ANALYSE GUTER PRAXIS

Innovationen für die Deckungsausweitung auf schwer zu deckende Gruppen: gute Praxis aus Amerika

ANALYSE GUTER PRAXIS

Innovationen für die Deckungsausweitung auf schwer zu deckende Gruppen: gute Praxis aus Amerika

In Artikel 22 der Allgemeinen Erklärung der Menschenrechte heißt es, dass jeder als Mitglied der Gesellschaft ein Recht auf soziale Sicherheit hat. Für einen großen Teil der Weltbevölkerung ist die Verwirklichung des Menschenrechts auf soziale Sicherheit jedoch nach wie vor eine reine Absichtserklärung und kein einklagbares Recht.

 

Schätzungen der Internationalen Arbeitsorganisation (IAO) zufolge sind nur 29 Prozent der Weltbevölkerung durch umfassende Systeme der sozialen Sicherheit mit einem vollen Leistungsspektrum von Kinder- und Familienleistungen bis Altersrentenleistungen gedeckt. Gleichzeitig verfügen 71 Prozent – also 5,2 Milliarden Menschen – über gar keinen Schutz oder nur einen Teilschutz durch soziale Sicherheit (IAO, 2017).

Die globalen Schätzungen liefern ein Gesamtbild der Deckungslücke, doch zwischen den Ländern gibt es große Unterschiede. So zeigen die Daten der IAO, dass in Ländern mit gehobenen mittleren Einkommen zwar fast 90 Prozent der Menschen ab 65 Jahren Altersrentenleistungen beziehen, die Altersrentendeckung in Ländern mit niedrigen Einkommen hingegen nur bei rund 15 Prozent liegt (Durán-Valverde et al., 2019).

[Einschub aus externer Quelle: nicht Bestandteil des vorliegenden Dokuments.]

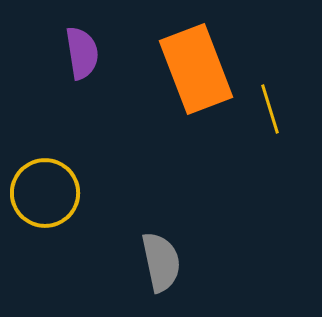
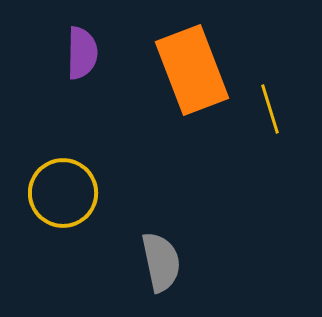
purple semicircle: rotated 10 degrees clockwise
orange rectangle: moved 4 px left, 1 px down
yellow circle: moved 18 px right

Eine Priorität ist deshalb, den Sozialschutz gemäß den Zielen nachhaltiger Entwicklung durch eine national angemessene Kombination beitragspflichtiger und beitragsfreier Systeme auszuweiten. Die aktuelle COVID-19-Krise hat erneut gezeigt, welch wichtige Rolle die soziale Sicherheit für die gesellschaftliche und wirtschaftliche Widerstandsfähigkeit spielt. Das globale Ziel eines universellen Sozialschutzes sollte deshalb umso schneller erreicht werden.

Beitragspflichtige Systeme leisten einen elementaren Beitrag auf dem Weg zu diesem Ziel, denn sie erhöhen die finanzielle Tragfähigkeit der Systeme, die Angemessenheit der Leistungen und die öffentliche Unterstützung für eine Sozialversicherungsdeckung. In den meisten Ländern decken die beitragspflichtigen Systeme vorwiegend Arbeitnehmer in formellen und stabilen Beschäftigungsverhältnissen, doch beim Erreichen schwer zu deckender Bevölkerungsgruppen lassen sich zwischen den Ländern noch deutliche Unterschiede erkennen.

Ausgehend von Beispielen guter Praxis, die zum Wettbewerb um den IVSS-Preis für gute Praxis in Amerika 2020 eingereicht wurden, fasst dieser Artikel innovative Strategien von Institutionen der sozialen Sicherheit des amerikanischen Kontinents zusammen, mit denen die Deckung der sozialen Sicherheit auf Selbstständige, Hausangestellte und Beschäftigte der sogenannten Kreativwirtschaft ausgeweitet wurde.

Diese Beispiele guter Praxis zeigen, dass auch Arbeitnehmer dieser Branchen wirksam durch beitragspflichtige Systeme gedeckt werden können. Es sind allerdings auch mittel- und langfristige Strategien erforderlich, damit entsprechende operative Kapazitäten aufgebaut und die bestehenden Systeme auf eine Weise angepasst werden können, dass auch die Besonderheiten der verschiedenen Gruppen Berücksichtigung finden.

Ausweitung beitragspflichtiger Systeme auf schwer zu deckende Gruppen

Die Deckung oft ausgeschlossener Gruppen wie informell und atypisch Beschäftigter durch beitragspflichtige Systeme der sozialen Sicherheit ist in vielen Ländern mit unteren mittleren Einkommen und mit geringen Einkommen eine zentrale Priorität. Die Deckungsausweitung auf informell Beschäftigte durch beitragspflichtige Programme stellt aufgrund des schieren Umfangs des informellen Sektors, der weltweit 2 Milliarden Menschen ab 15 Jahren umfasst (IAO, 2018), jedoch eine große Herausforderung dar.
In Tabelle A wurde die gesetzliche Deckung von Selbstständigen, Hausangestellten und Künstlern durch beitragspflichtige Systeme mit Alters-, Invaliditäts- und Hinterbliebenenleistungen in den Ländern Amerikas zusammengetragen.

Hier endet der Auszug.